I'd like to also take this time to debunk a false narrative. The no-hitter (and 134 pitches it took to get it) did not derail Santana's career. He was just fine in his starts following that gem until suffering an ankle injury that ended his season.
9) The Decision: LeBron James chooses Heat over Knicks
By: Alex Smith
"I'm gonna take my talents to South Beach and join the Miami Heat."
With the sports world watching, LeBron James announced his decision to leave his hometown Cleveland Cavaliers and join Dwyane Wade, Chris Bosh and the Heat.
Like most of the items on this list, it's one of those times that you remember exactly where you were when LeBron ended his first run with the Cavs, the team that had selected him first overall, directly out of high school.
There were plenty of teams interested, with the Bulls, Clippers, and Nets among the possibilities, but many Knicks fans were convinced that LeBron would head for the bright lights of Broadway and become the megastar they needed to return to NBA glory.

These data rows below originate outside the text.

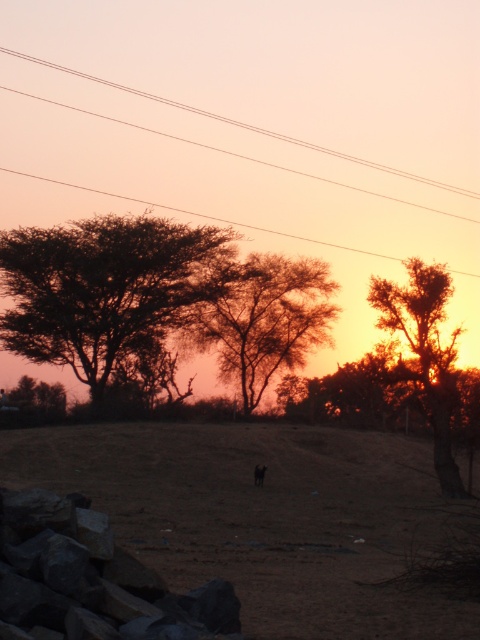 Is brown dirt field at center positioned before brown textured tree at center?

Yes, it is in front of brown textured tree at center.

Does brown dirt field at center appear over brown textured tree at center?

Incorrect, brown dirt field at center is not positioned above brown textured tree at center.

Which is in front, point (259, 550) or point (314, 316)?

Point (259, 550) is in front.

The width and height of the screenshot is (480, 640). I want to click on brown dirt field at center, so click(x=264, y=516).

Who is positioned more to the right, brown textured tree at center or smooth wire power lines at upper center?

Positioned to the right is brown textured tree at center.

Who is taller, brown textured tree at center or smooth wire power lines at upper center?

Standing taller between the two is smooth wire power lines at upper center.

Does point (296, 260) lie behind point (322, 148)?

That is False.

Image resolution: width=480 pixels, height=640 pixels. Identify the location of brown textured tree at center. (264, 321).

The width and height of the screenshot is (480, 640). What do you see at coordinates (104, 288) in the screenshot? I see `silhouette leafy tree at center` at bounding box center [104, 288].

Is silhouette leafy tree at center bigger than brown textured tree at center?

Yes.

This screenshot has height=640, width=480. I want to click on silhouette leafy tree at center, so click(x=104, y=288). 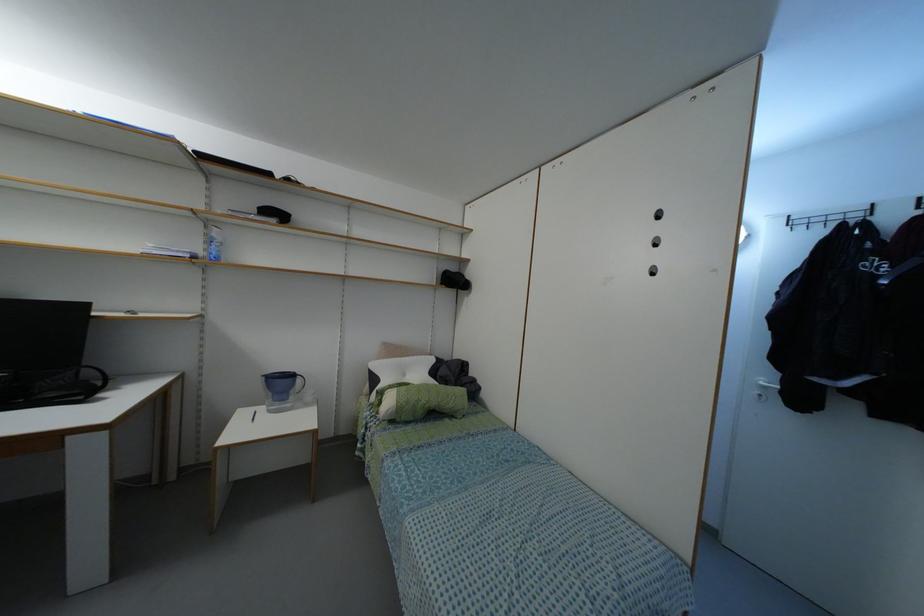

Instead, James went to Miami, won two championships, came back to Cleveland and won another, and is now hoping to do the same with the Lakers that he could have done with the Knicks in the early 2010s -- win a title and bring one of the NBA's most notable franchises back to the top of the heap.
Meanwhile, since 2010, the Knicks have made the playoffs just three times (none since 2013), and have won just one playoff series. Oh, what could have been.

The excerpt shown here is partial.